# The Transformer Architecture

## Introduction

The Transformer architecture introduced in the paper *"Attention is All You Need"* (Vaswani et al., 2017) revolutionized the field of Natural Language Processing (NLP) by relying solely on attention mechanisms, dispensing with recurrence and convolutions entirely.

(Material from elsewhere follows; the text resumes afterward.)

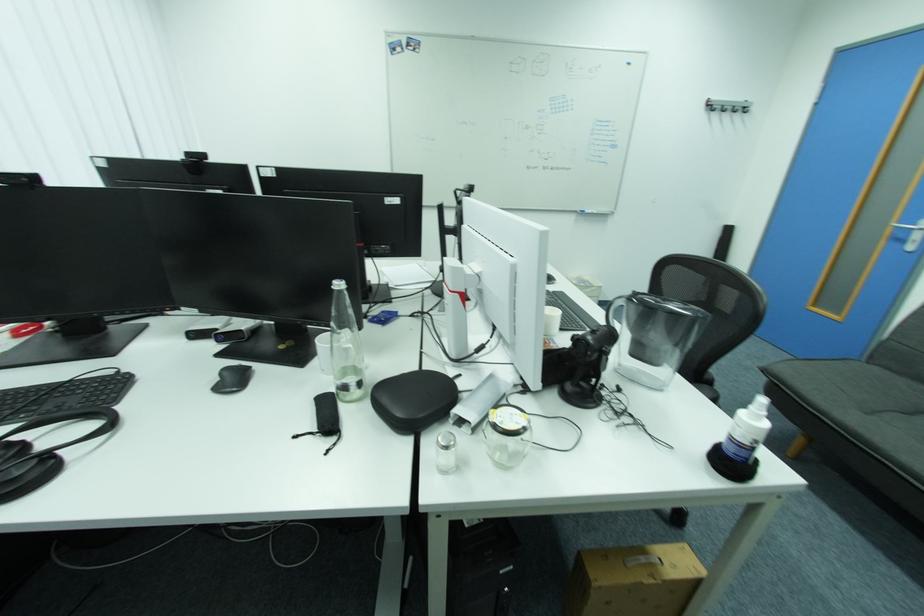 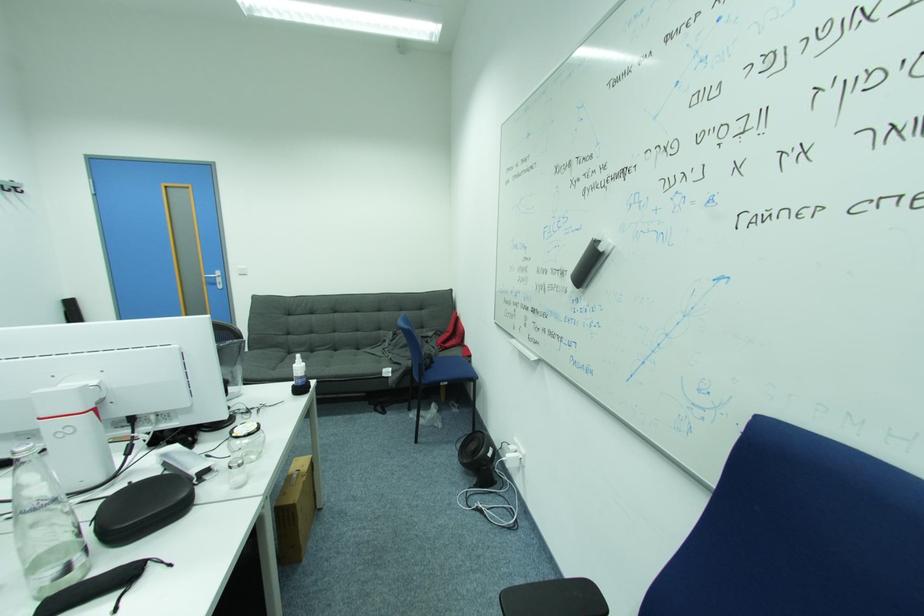 How did the camera likely rotate?

The camera's rotation is toward right-down.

This design allows for more parallelization and better handling of long-range dependencies.

In this notebook, we will:

1. **Explain the core components of the Transformer:**
   - Multi-Head Self-Attention
   - Positional Encoding
   - Feedforward Layers

2. **Show a simplified implementation in PyTorch.**

**Prerequisites:**

- Familiarity with PyTorch tensors and modules.
- Basic understanding of attention mechanisms from previous studies.
- Knowledge of linear transformations and embeddings.

---

## 1. The Transformer: A High-Level Overview

A Transformer consists of a stack of identical layers in both the **encoder** and **decoder**. Each encoder layer primarily includes:

1. **Multi-Head Self-Attention:**  
   Allows the model to focus on different parts of the input sequence, computing attention multiple times in parallel.

2. **Feedforward Layers:**  
   A fully connected network applied to each position, expanding the representational capacity.

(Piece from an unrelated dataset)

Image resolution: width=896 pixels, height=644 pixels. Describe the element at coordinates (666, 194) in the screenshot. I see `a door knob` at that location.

3. **Add & Norm Steps:**  
   Residual connections and layer normalization are applied after the attention and feedforward sub-layers.

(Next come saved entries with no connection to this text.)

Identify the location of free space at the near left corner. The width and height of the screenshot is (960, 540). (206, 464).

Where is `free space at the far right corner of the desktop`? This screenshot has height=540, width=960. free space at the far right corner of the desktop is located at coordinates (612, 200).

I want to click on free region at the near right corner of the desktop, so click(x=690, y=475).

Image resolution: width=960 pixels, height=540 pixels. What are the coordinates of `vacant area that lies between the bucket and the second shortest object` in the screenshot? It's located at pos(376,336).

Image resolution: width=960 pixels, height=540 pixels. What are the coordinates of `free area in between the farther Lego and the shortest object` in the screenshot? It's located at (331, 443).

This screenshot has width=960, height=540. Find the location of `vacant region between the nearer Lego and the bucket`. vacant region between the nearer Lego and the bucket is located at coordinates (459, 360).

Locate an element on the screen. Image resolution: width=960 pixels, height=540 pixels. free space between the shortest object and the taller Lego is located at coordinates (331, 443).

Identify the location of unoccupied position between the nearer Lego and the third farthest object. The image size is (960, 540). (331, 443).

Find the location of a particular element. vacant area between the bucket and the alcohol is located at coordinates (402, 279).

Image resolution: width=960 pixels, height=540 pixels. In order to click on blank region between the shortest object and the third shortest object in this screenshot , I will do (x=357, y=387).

The decoder has a similar structure but includes a second attention layer for attending to the encoder outputs and uses masking to ensure the decoder only attends to previous tokens when training.

**Key Innovation:**  
The Transformer does not rely on recurrence or convolutions. Instead, it uses **attention** to directly relate every token in the input sequence to every other token. This allows parallel processing and better handles long-range dependencies.

---

## 2. Multi-Head Self-Attention

### 2.1 Self-Attention Recap

Self-attention takes a sequence of embeddings (the input tokens embedded into vector space) and transforms them into a new sequence of the same length. For each position, it computes a weighted combination of all other positions, determining how much each other token influences this one.

**Formula:**

$$
\text{Attention}(Q, K, V) = \text{softmax}\left(\frac{QK^\top}{\sqrt{d_k}}\right) V
$$

- \( Q \) (Query): Transformed representation of the token we’re focusing on.
- \( K \) (Key): Transformed representation of the context tokens.
- \( V \) (Value): Transformed representation used to produce the final output.
- \( d_k \): Dimensionality of the keys.

### 2.2 Multi-Head Attention

Instead of computing just one attention function, the Transformer uses **multiple heads**. Each head projects the queries, keys, and values into a different subspace and performs attention in parallel. The results are concatenated and projected again, allowing the model to focus on different types of relationships simultaneously.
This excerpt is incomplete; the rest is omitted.